To garner so many top awards and be a leader in hospitality, one has to lead by example, hire the brightest talent, be open to new ideas, respect their employees, understand design and the expectations of current travel markets, intimately understand food and wine, and cater to guests as if they were family. Mrs. Beatrice Tollman and her husband Stanley Tollman have done just that in building the Red Carnation Hotel Collection, which shares the umbrella with their other travel brands as part of their family-owned and run The Travel Corporation (TTC).
A Life In Food
This recipe for Best Dover Sole in London is in Bea’s book A Life In Food, a delightful cookbook, memoir and a travelogue all in one.
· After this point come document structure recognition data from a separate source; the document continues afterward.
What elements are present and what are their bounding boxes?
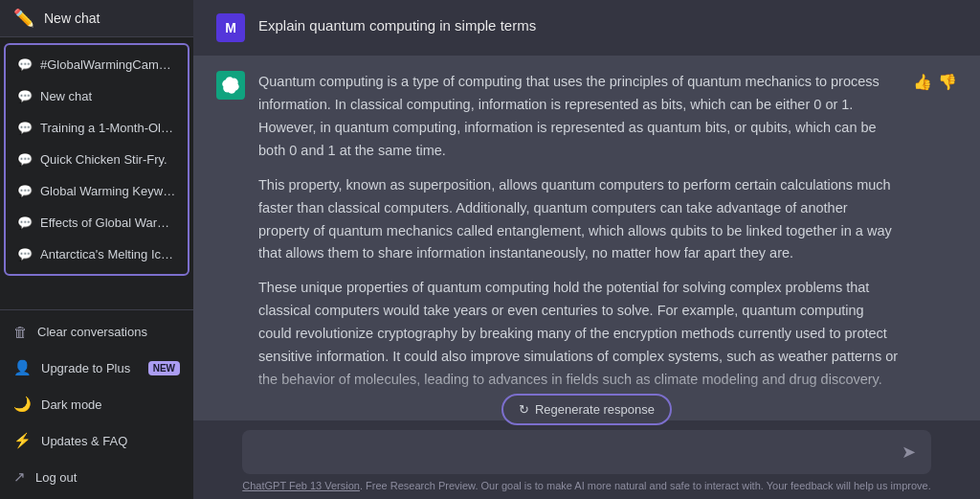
logout-label: Log out <box>35 470 77 485</box>
plus-icon: ✏️ <box>13 8 34 29</box>
input-area: ↻ Regenerate response ➤ ChatGPT Feb 13 V… <box>193 420 980 499</box>
send-icon: ➤ <box>902 442 916 462</box>
ai-avatar <box>216 71 245 100</box>
conversations-list: 💬 #GlobalWarmingCampaign 💬 New chat 💬 Tr… <box>4 43 189 276</box>
chat-icon: 💬 <box>17 152 33 167</box>
chat-icon: 💬 <box>17 215 33 230</box>
logout-button[interactable]: ↗ Log out <box>0 459 193 495</box>
thumbs-down-icon[interactable]: 👎 <box>938 73 957 91</box>
new-chat-label: New chat <box>44 11 100 26</box>
footer-link[interactable]: ChatGPT Feb 13 Version <box>242 480 360 491</box>
sidebar-item-text: #GlobalWarmingCampaign <box>40 57 176 72</box>
chat-icon: 💬 <box>17 89 33 103</box>
sidebar-item-training-kitten[interactable]: 💬 Training a 1-Month-Old Kitte <box>6 112 188 144</box>
sidebar-bottom: 🗑 Clear conversations 👤 Upgrade to Plus … <box>0 309 193 499</box>
sidebar-item-quick-chicken[interactable]: 💬 Quick Chicken Stir-Fry. <box>6 144 188 175</box>
footer-text: ChatGPT Feb 13 Version. Free Research Pr… <box>242 480 930 491</box>
footer-description: . Free Research Preview. Our goal is to … <box>360 480 931 491</box>
main-content: M Explain quantum computing in simple te… <box>193 0 980 499</box>
regenerate-label: Regenerate response <box>535 402 655 417</box>
ai-paragraph-1: Quantum computing is a type of computing… <box>258 71 900 163</box>
chat-icon: 💬 <box>17 121 33 135</box>
ai-paragraph-3: These unique properties of quantum compu… <box>258 277 900 392</box>
new-badge: NEW <box>148 361 180 375</box>
regenerate-icon: ↻ <box>519 402 529 417</box>
user-message-text: Explain quantum computing in simple term… <box>258 13 536 34</box>
user-avatar: M <box>216 13 245 42</box>
dark-mode-button[interactable]: 🌙 Dark mode <box>0 386 193 422</box>
sidebar-item-text: Global Warming Keywords. <box>40 184 176 198</box>
sidebar-item-text: Effects of Global Warming <box>40 215 176 230</box>
clear-conversations-button[interactable]: 🗑 Clear conversations <box>0 314 193 350</box>
chat-input[interactable] <box>242 430 931 474</box>
chat-icon: 💬 <box>17 57 33 72</box>
ai-message: Quantum computing is a type of computing… <box>193 56 980 420</box>
sidebar-item-new-chat[interactable]: 💬 New chat <box>6 80 188 112</box>
sidebar-item-text: Training a 1-Month-Old Kitte <box>40 121 176 135</box>
ai-message-content: Quantum computing is a type of computing… <box>258 71 900 392</box>
logout-icon: ↗ <box>13 468 26 486</box>
sidebar: ✏️ New chat 💬 #GlobalWarmingCampaign 💬 N… <box>0 0 193 499</box>
send-button[interactable]: ➤ <box>898 438 920 466</box>
updates-label: Updates & FAQ <box>41 434 127 448</box>
user-icon: 👤 <box>13 359 32 376</box>
moon-icon: 🌙 <box>13 396 32 413</box>
upgrade-to-plus-button[interactable]: 👤 Upgrade to Plus NEW <box>0 350 193 386</box>
sidebar-item-global-warming-campaign[interactable]: 💬 #GlobalWarmingCampaign <box>6 49 188 80</box>
info-icon: ⚡ <box>13 432 32 449</box>
dark-mode-label: Dark mode <box>41 397 102 412</box>
sidebar-item-effects-global-warming[interactable]: 💬 Effects of Global Warming <box>6 207 188 238</box>
new-chat-button[interactable]: ✏️ New chat <box>0 0 193 37</box>
chat-icon: 💬 <box>17 184 33 198</box>
updates-faq-button[interactable]: ⚡ Updates & FAQ <box>0 422 193 459</box>
upgrade-label: Upgrade to Plus <box>41 361 130 375</box>
regenerate-button[interactable]: ↻ Regenerate response <box>501 394 672 425</box>
clear-label: Clear conversations <box>37 325 147 339</box>
trash-icon: 🗑 <box>13 324 28 340</box>
input-container: ↻ Regenerate response ➤ <box>242 430 931 474</box>
chat-icon: 💬 <box>17 247 33 261</box>
ai-paragraph-2: This property, known as superposition, a… <box>258 174 900 266</box>
sidebar-item-text: Antarctica's Melting Ice Cap <box>40 247 176 261</box>
sidebar-item-antarctica-melting[interactable]: 💬 Antarctica's Melting Ice Cap <box>6 238 188 270</box>
sidebar-item-text: New chat <box>40 89 92 103</box>
sidebar-item-global-warming-keywords[interactable]: 💬 Global Warming Keywords. <box>6 175 188 207</box>
feedback-icons: 👍 👎 <box>913 73 957 91</box>
user-message: M Explain quantum computing in simple te… <box>193 0 980 56</box>
sidebar-item-text: Quick Chicken Stir-Fry. <box>40 152 167 167</box>
thumbs-up-icon[interactable]: 👍 <box>913 73 932 91</box>
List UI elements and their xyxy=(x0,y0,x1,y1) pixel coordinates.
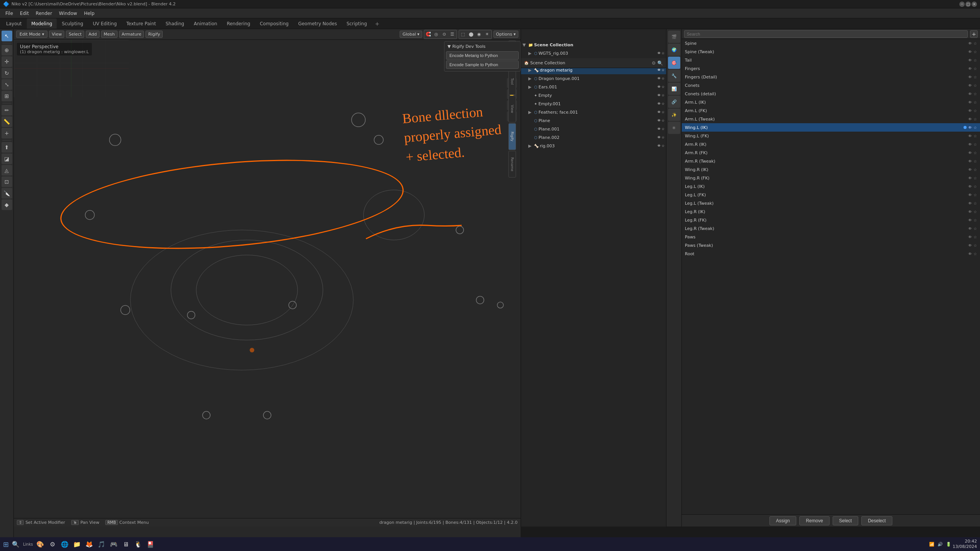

Proceeds from the sale of the book benefit several hospitals and foundations that are close to her heart.
Some Tips on Fish
Bea notes that the fish must be very fresh. If Dover Sole is not available or not sustainably fished in your area, check for substitutes at Seafood Watch www.seafoodwatch.com. Mrs. Tollman suggests serving it with homemade tartar sauce and new potatoes with butter and parsley.
Chef Ben Kelliher the Executive Chef at The Rubens Hotel at The Palace in London, does a beautiful Dover Sole at The English Grill, a fine dining restaurant serving the highest quality of a traditional English menu in an opulent setting with elegant service.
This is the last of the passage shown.